_Problem requirements_
Transcribe only the stretch of lines that opens with the line containing "Segment regions of" and closes with the last line of the listing, skipping pictures.

_Recorded information_

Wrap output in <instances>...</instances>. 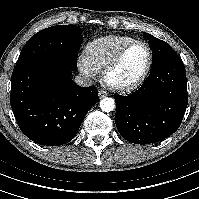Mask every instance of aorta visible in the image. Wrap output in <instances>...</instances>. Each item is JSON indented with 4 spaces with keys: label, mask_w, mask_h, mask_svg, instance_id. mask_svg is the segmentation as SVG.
I'll return each mask as SVG.
<instances>
[{
    "label": "aorta",
    "mask_w": 199,
    "mask_h": 199,
    "mask_svg": "<svg viewBox=\"0 0 199 199\" xmlns=\"http://www.w3.org/2000/svg\"><path fill=\"white\" fill-rule=\"evenodd\" d=\"M100 108L104 112H111L115 108V102L112 98L106 97L100 101Z\"/></svg>",
    "instance_id": "obj_1"
}]
</instances>
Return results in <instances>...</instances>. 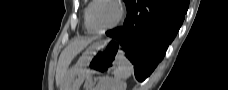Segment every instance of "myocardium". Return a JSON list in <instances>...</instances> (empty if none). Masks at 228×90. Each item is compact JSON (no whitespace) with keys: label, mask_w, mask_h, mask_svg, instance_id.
Returning a JSON list of instances; mask_svg holds the SVG:
<instances>
[{"label":"myocardium","mask_w":228,"mask_h":90,"mask_svg":"<svg viewBox=\"0 0 228 90\" xmlns=\"http://www.w3.org/2000/svg\"><path fill=\"white\" fill-rule=\"evenodd\" d=\"M99 1H106V2L112 3L117 9V16H116L115 20L109 26L105 27L104 29H100V30L95 29L92 26L91 19H90L91 10H92L93 6L96 3H98ZM123 17H124V8L120 1H118V0H93V1H91L90 6L86 13V23H87L88 28L93 33L102 34V33H105L107 31L113 29L114 27H116L122 21Z\"/></svg>","instance_id":"f54148a6"}]
</instances>
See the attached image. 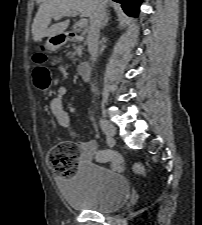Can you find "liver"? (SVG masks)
<instances>
[{
    "instance_id": "obj_1",
    "label": "liver",
    "mask_w": 202,
    "mask_h": 225,
    "mask_svg": "<svg viewBox=\"0 0 202 225\" xmlns=\"http://www.w3.org/2000/svg\"><path fill=\"white\" fill-rule=\"evenodd\" d=\"M97 0H43L32 24V35L35 42L44 37H53L66 30L68 21L54 24L49 27L51 17L54 14H63L69 11H77L83 17H91L94 14ZM104 5L108 0H102Z\"/></svg>"
}]
</instances>
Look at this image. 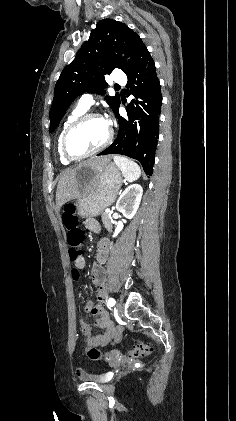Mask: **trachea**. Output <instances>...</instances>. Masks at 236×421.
Instances as JSON below:
<instances>
[{
	"label": "trachea",
	"instance_id": "trachea-1",
	"mask_svg": "<svg viewBox=\"0 0 236 421\" xmlns=\"http://www.w3.org/2000/svg\"><path fill=\"white\" fill-rule=\"evenodd\" d=\"M120 85H114L115 89H119Z\"/></svg>",
	"mask_w": 236,
	"mask_h": 421
}]
</instances>
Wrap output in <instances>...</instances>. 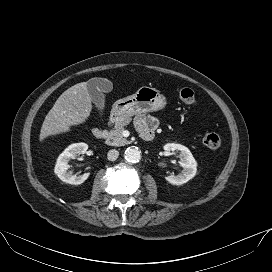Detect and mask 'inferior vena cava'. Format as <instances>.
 Returning <instances> with one entry per match:
<instances>
[{
    "mask_svg": "<svg viewBox=\"0 0 272 272\" xmlns=\"http://www.w3.org/2000/svg\"><path fill=\"white\" fill-rule=\"evenodd\" d=\"M119 156V152L116 149L109 150L107 158L110 161H115Z\"/></svg>",
    "mask_w": 272,
    "mask_h": 272,
    "instance_id": "1",
    "label": "inferior vena cava"
}]
</instances>
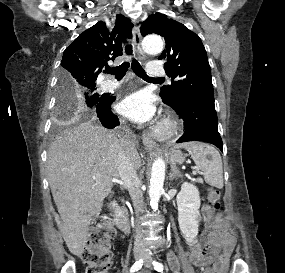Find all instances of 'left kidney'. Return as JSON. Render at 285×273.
Listing matches in <instances>:
<instances>
[{
	"mask_svg": "<svg viewBox=\"0 0 285 273\" xmlns=\"http://www.w3.org/2000/svg\"><path fill=\"white\" fill-rule=\"evenodd\" d=\"M176 200L180 230L188 242H194L199 226L198 217L201 204L199 191L194 185L185 182Z\"/></svg>",
	"mask_w": 285,
	"mask_h": 273,
	"instance_id": "5707ae66",
	"label": "left kidney"
}]
</instances>
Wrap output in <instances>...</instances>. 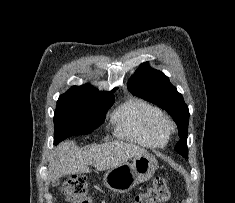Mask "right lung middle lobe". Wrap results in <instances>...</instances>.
<instances>
[{"label":"right lung middle lobe","mask_w":235,"mask_h":203,"mask_svg":"<svg viewBox=\"0 0 235 203\" xmlns=\"http://www.w3.org/2000/svg\"><path fill=\"white\" fill-rule=\"evenodd\" d=\"M113 103L112 94L66 92L61 95L54 115V144L70 136L93 132L104 122Z\"/></svg>","instance_id":"obj_1"}]
</instances>
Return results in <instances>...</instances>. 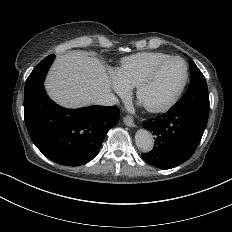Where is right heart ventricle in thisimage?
I'll list each match as a JSON object with an SVG mask.
<instances>
[{
    "label": "right heart ventricle",
    "instance_id": "1",
    "mask_svg": "<svg viewBox=\"0 0 232 232\" xmlns=\"http://www.w3.org/2000/svg\"><path fill=\"white\" fill-rule=\"evenodd\" d=\"M169 57L158 51H141L122 57L115 68L116 79L125 89L122 94L133 88L153 66Z\"/></svg>",
    "mask_w": 232,
    "mask_h": 232
}]
</instances>
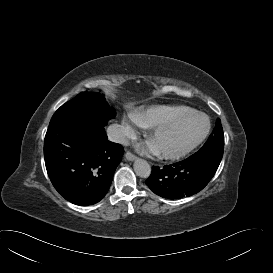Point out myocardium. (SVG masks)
Returning <instances> with one entry per match:
<instances>
[{"mask_svg":"<svg viewBox=\"0 0 273 273\" xmlns=\"http://www.w3.org/2000/svg\"><path fill=\"white\" fill-rule=\"evenodd\" d=\"M203 117L206 120V127L205 130L203 131V133L189 146L185 147L182 150L179 151H175V152H167V151H161L155 148L154 144H153V137L164 130L173 128L175 126L180 125L181 123L185 122L186 120L192 118V117ZM211 128V123H210V119L209 117L200 111H190L184 115H182L181 117L175 119L174 121L167 123V124H163V125H159L154 127L151 131H149L146 135L145 141L147 143V145L150 147V149L154 152L155 155H157L160 158H164V159H176L179 158L181 156H184L185 154L189 153L190 151H192L194 148H196L199 144H201L205 138L207 137L209 131Z\"/></svg>","mask_w":273,"mask_h":273,"instance_id":"obj_1","label":"myocardium"}]
</instances>
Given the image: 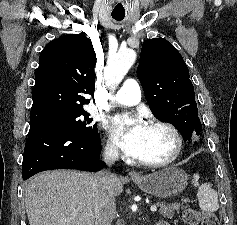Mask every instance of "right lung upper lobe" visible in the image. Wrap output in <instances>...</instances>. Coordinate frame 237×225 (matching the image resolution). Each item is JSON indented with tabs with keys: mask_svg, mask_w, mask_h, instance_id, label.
Instances as JSON below:
<instances>
[{
	"mask_svg": "<svg viewBox=\"0 0 237 225\" xmlns=\"http://www.w3.org/2000/svg\"><path fill=\"white\" fill-rule=\"evenodd\" d=\"M96 55L83 34H68L49 42L39 58L32 93L30 123L83 110L92 95Z\"/></svg>",
	"mask_w": 237,
	"mask_h": 225,
	"instance_id": "obj_1",
	"label": "right lung upper lobe"
}]
</instances>
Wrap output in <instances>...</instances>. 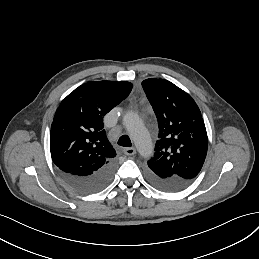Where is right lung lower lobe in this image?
<instances>
[{"label": "right lung lower lobe", "mask_w": 259, "mask_h": 259, "mask_svg": "<svg viewBox=\"0 0 259 259\" xmlns=\"http://www.w3.org/2000/svg\"><path fill=\"white\" fill-rule=\"evenodd\" d=\"M115 171V160L109 161L90 175H77L59 168V174L73 189L81 193H95L104 189L111 181Z\"/></svg>", "instance_id": "obj_1"}]
</instances>
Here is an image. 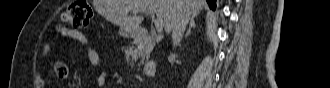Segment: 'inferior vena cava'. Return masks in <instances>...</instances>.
I'll return each mask as SVG.
<instances>
[{
  "mask_svg": "<svg viewBox=\"0 0 330 88\" xmlns=\"http://www.w3.org/2000/svg\"><path fill=\"white\" fill-rule=\"evenodd\" d=\"M190 15L191 14L189 11H183L175 21L172 29V42L174 47L180 45L186 26L190 19Z\"/></svg>",
  "mask_w": 330,
  "mask_h": 88,
  "instance_id": "inferior-vena-cava-1",
  "label": "inferior vena cava"
}]
</instances>
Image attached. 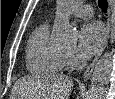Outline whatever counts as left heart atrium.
I'll return each mask as SVG.
<instances>
[{"label":"left heart atrium","mask_w":115,"mask_h":99,"mask_svg":"<svg viewBox=\"0 0 115 99\" xmlns=\"http://www.w3.org/2000/svg\"><path fill=\"white\" fill-rule=\"evenodd\" d=\"M105 30L101 23L91 22L85 24L79 32L77 54L82 59L93 56L105 40Z\"/></svg>","instance_id":"1"}]
</instances>
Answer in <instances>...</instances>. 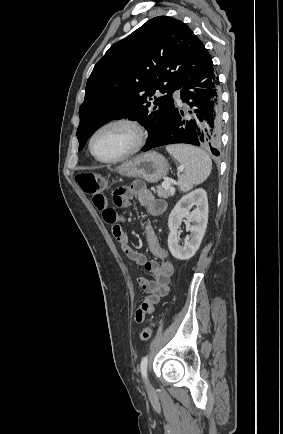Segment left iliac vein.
<instances>
[{
	"label": "left iliac vein",
	"mask_w": 283,
	"mask_h": 434,
	"mask_svg": "<svg viewBox=\"0 0 283 434\" xmlns=\"http://www.w3.org/2000/svg\"><path fill=\"white\" fill-rule=\"evenodd\" d=\"M146 388H147V391H148L149 393H151V392L153 391V387H152V385L150 384L149 380H146Z\"/></svg>",
	"instance_id": "1"
}]
</instances>
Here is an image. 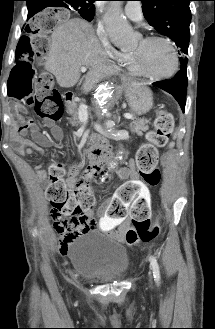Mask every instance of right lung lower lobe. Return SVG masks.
<instances>
[{"instance_id":"right-lung-lower-lobe-1","label":"right lung lower lobe","mask_w":215,"mask_h":329,"mask_svg":"<svg viewBox=\"0 0 215 329\" xmlns=\"http://www.w3.org/2000/svg\"><path fill=\"white\" fill-rule=\"evenodd\" d=\"M43 2L39 0H27L28 18L32 17L43 9Z\"/></svg>"}]
</instances>
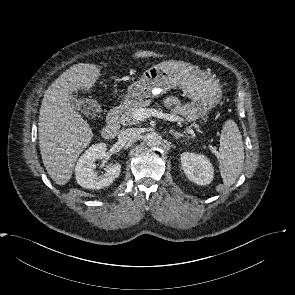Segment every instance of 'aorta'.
Listing matches in <instances>:
<instances>
[{
	"label": "aorta",
	"instance_id": "aorta-1",
	"mask_svg": "<svg viewBox=\"0 0 295 295\" xmlns=\"http://www.w3.org/2000/svg\"><path fill=\"white\" fill-rule=\"evenodd\" d=\"M145 141H146L148 146L155 147V146H158L161 143L162 138L156 132H150V133H148L146 135Z\"/></svg>",
	"mask_w": 295,
	"mask_h": 295
}]
</instances>
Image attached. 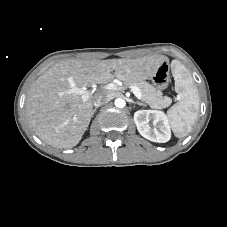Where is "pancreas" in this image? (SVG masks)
Masks as SVG:
<instances>
[{
  "instance_id": "cf45deb5",
  "label": "pancreas",
  "mask_w": 227,
  "mask_h": 227,
  "mask_svg": "<svg viewBox=\"0 0 227 227\" xmlns=\"http://www.w3.org/2000/svg\"><path fill=\"white\" fill-rule=\"evenodd\" d=\"M127 87L135 86L142 93V102L149 105L151 108L163 109L170 105L171 99L163 97L161 91L157 90L154 86L145 81H135L125 83Z\"/></svg>"
}]
</instances>
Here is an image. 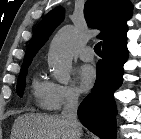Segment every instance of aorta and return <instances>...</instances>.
I'll use <instances>...</instances> for the list:
<instances>
[{"label": "aorta", "instance_id": "1", "mask_svg": "<svg viewBox=\"0 0 141 139\" xmlns=\"http://www.w3.org/2000/svg\"><path fill=\"white\" fill-rule=\"evenodd\" d=\"M76 40L74 28L67 25L61 28L51 41L48 64L55 79L60 83L66 84L70 81V70Z\"/></svg>", "mask_w": 141, "mask_h": 139}]
</instances>
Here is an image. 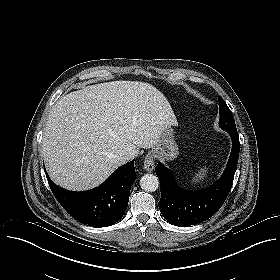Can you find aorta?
<instances>
[{
    "instance_id": "762f6f07",
    "label": "aorta",
    "mask_w": 280,
    "mask_h": 280,
    "mask_svg": "<svg viewBox=\"0 0 280 280\" xmlns=\"http://www.w3.org/2000/svg\"><path fill=\"white\" fill-rule=\"evenodd\" d=\"M140 186L147 192H154L159 187V179L153 174H145L140 179Z\"/></svg>"
}]
</instances>
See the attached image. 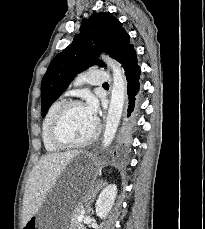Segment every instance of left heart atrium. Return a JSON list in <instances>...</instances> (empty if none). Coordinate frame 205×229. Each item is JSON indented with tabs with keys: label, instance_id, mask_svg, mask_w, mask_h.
Returning <instances> with one entry per match:
<instances>
[{
	"label": "left heart atrium",
	"instance_id": "1",
	"mask_svg": "<svg viewBox=\"0 0 205 229\" xmlns=\"http://www.w3.org/2000/svg\"><path fill=\"white\" fill-rule=\"evenodd\" d=\"M85 109L89 113V115L96 120V114L98 110L97 102L94 97L89 96L87 98L86 104H85Z\"/></svg>",
	"mask_w": 205,
	"mask_h": 229
}]
</instances>
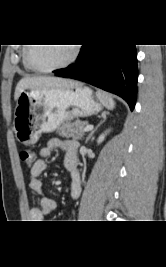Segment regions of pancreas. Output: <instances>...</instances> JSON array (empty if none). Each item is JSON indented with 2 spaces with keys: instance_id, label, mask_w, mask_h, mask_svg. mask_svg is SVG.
<instances>
[{
  "instance_id": "obj_1",
  "label": "pancreas",
  "mask_w": 166,
  "mask_h": 267,
  "mask_svg": "<svg viewBox=\"0 0 166 267\" xmlns=\"http://www.w3.org/2000/svg\"><path fill=\"white\" fill-rule=\"evenodd\" d=\"M86 124V122L82 121L66 122L57 129V133L59 136L66 138L82 139L84 136L83 129Z\"/></svg>"
}]
</instances>
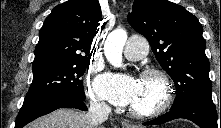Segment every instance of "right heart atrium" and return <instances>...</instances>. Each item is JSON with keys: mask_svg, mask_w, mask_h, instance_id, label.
<instances>
[{"mask_svg": "<svg viewBox=\"0 0 221 128\" xmlns=\"http://www.w3.org/2000/svg\"><path fill=\"white\" fill-rule=\"evenodd\" d=\"M87 95H88V97L90 99V103L93 107H95V108H104L105 107L104 102L101 100V98L95 93V91L91 87H89Z\"/></svg>", "mask_w": 221, "mask_h": 128, "instance_id": "1", "label": "right heart atrium"}]
</instances>
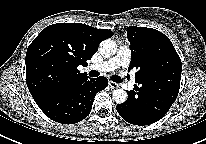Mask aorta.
I'll return each instance as SVG.
<instances>
[{
    "mask_svg": "<svg viewBox=\"0 0 206 144\" xmlns=\"http://www.w3.org/2000/svg\"><path fill=\"white\" fill-rule=\"evenodd\" d=\"M99 51L102 56L108 58L115 55L117 51V45L113 40L106 39L100 43ZM112 96L117 104H122L127 100L128 94L123 89H115L112 93Z\"/></svg>",
    "mask_w": 206,
    "mask_h": 144,
    "instance_id": "762f6f07",
    "label": "aorta"
}]
</instances>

_Exercise solution_
Segment regions of pancreas. Output: <instances>...</instances> JSON array (empty if none). Each item is JSON indented with 2 spaces with keys: instance_id, label, mask_w, mask_h, mask_svg. mask_svg is SVG.
<instances>
[{
  "instance_id": "obj_1",
  "label": "pancreas",
  "mask_w": 166,
  "mask_h": 267,
  "mask_svg": "<svg viewBox=\"0 0 166 267\" xmlns=\"http://www.w3.org/2000/svg\"><path fill=\"white\" fill-rule=\"evenodd\" d=\"M86 124V122L82 121L66 122L57 129V133L59 136L66 138L82 139L84 136L83 129Z\"/></svg>"
}]
</instances>
Segment every instance of "right heart atrium" and return <instances>...</instances>. Each item is JSON with keys: mask_svg, mask_w, mask_h, instance_id, label.
<instances>
[{"mask_svg": "<svg viewBox=\"0 0 221 128\" xmlns=\"http://www.w3.org/2000/svg\"><path fill=\"white\" fill-rule=\"evenodd\" d=\"M87 95H88V97L90 99V103L93 107H95V108H104L105 107L104 102L101 100V98L95 93V91L91 87H89Z\"/></svg>", "mask_w": 221, "mask_h": 128, "instance_id": "1", "label": "right heart atrium"}]
</instances>
Mask aorta.
I'll return each instance as SVG.
<instances>
[{
    "mask_svg": "<svg viewBox=\"0 0 206 144\" xmlns=\"http://www.w3.org/2000/svg\"><path fill=\"white\" fill-rule=\"evenodd\" d=\"M99 51L102 56L108 58L115 55L117 51V45L113 40L106 39L100 43ZM112 96L117 104H122L127 100L128 94L123 89H115L112 93Z\"/></svg>",
    "mask_w": 206,
    "mask_h": 144,
    "instance_id": "762f6f07",
    "label": "aorta"
}]
</instances>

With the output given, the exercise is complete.